Choosing the right resort or town on the north coast of Tenerife

Previously we took a bite-sized look at resorts/towns on the south and south west coast of Tenerife. This time we turn our attention to the north coast where many towns aren’t quite so well known to the majority of visitors to the island. It’s easy to pick somewhere which really might not suit if looking for a typical holiday resort or, alternatively, overlook an interesting traditional town if seeking a real Tenerife experience.

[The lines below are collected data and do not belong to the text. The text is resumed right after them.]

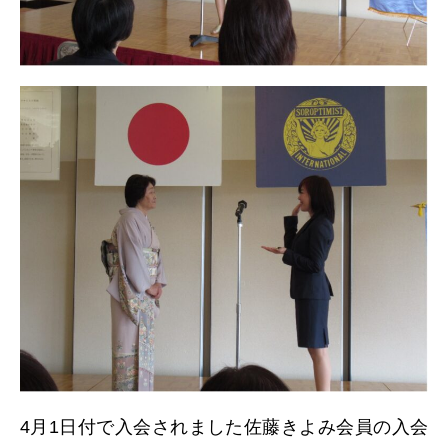
日本北リジョン
JAPAN KITA
リンク
LINK
お問い合わせ
CONTACT
会員専用
MEMBERS ONLY
4月1日付で入会されました佐藤きよみ会員の入会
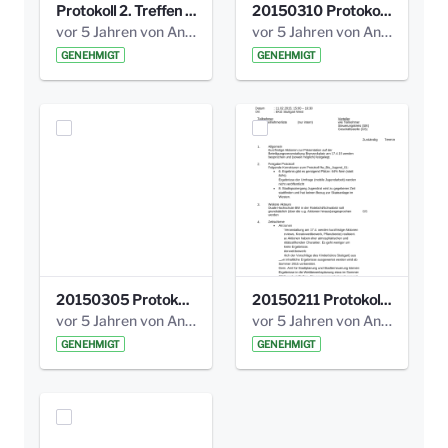
Protokoll 2. Treffen 20140315 AG Bismarckplatz.pdf
20150310 Protokoll Bismarckplatz_UrbanG_02.pdf
vor 5 Jahren von Anni Schlumberger
vor 5 Jahren von Anni Schlumberger
GENEHMIGT
GENEHMIGT
20150305 Protokoll Bismarckplatz _UrbanG_01.pdf
20150211 Protokoll Bismarckplatz_Jugend_02b.pdf
vor 5 Jahren von Anni Schlumberger
vor 5 Jahren von Anni Schlumberger
GENEHMIGT
GENEHMIGT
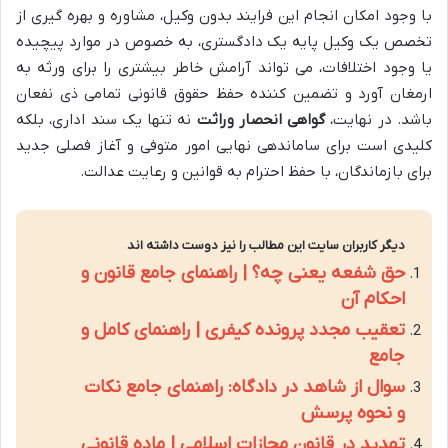
با وجود امکان انجام این فرایند بدون وکیل، مشاوره و بهره گیری از
تخصص یک وکیل پایه یک دادگستری، به خصوص در موارد پیچیده
یا وجود اختلافات، می تواند آرامش خاطر بیشتری را برای ورثه به
ارمغان آورد و تضمین کننده حفظ حقوق قانونی تمامی ذی نفعان
باشد. در نهایت،
گواهی انحصار وراثت
نه تنها یک سند اداری، بلکه
کلیدی است برای ساماندهی نهایی امور متوفی و آغاز فصلی جدید
برای بازماندگان، با حفظ احترام به قوانین و رعایت عدالت.
دیگر کاربران سایت این مطالب را نیز دوست داشته اند
حق شفعه یعنی چه؟ | راهنمای جامع قانون و
احکام آن
تعقیب مجدد پرونده کیفری | راهنمای کامل و
جامع
سوال از شاهد در دادگاه: راهنمای جامع نکات
و نحوه پرسش
تهدید در قانون مجازات اسلامی | ماده قانونی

Puerto de la Cruz, Tenerife

First, let’s talk briefly about the weather. You can tell when anyone doesn’t understand the island’s weather when they talk about ‘weather in the north’ as though everywhere experiences the same weather. There are significant variations in weather patterns from the north west of the island to the north east, and that’s just at coast level. But without going into great detail, I’ll say what I always say – Tenerife is a subtropical island; the weather is good across the island all year round. If sun and beach is the main priority, then the south and south west are the areas to go. If, however, visitors want to experience the parts of Tenerife where most Canarios have historically set up home, then it’s worth taking a closer look at towns along the north coast.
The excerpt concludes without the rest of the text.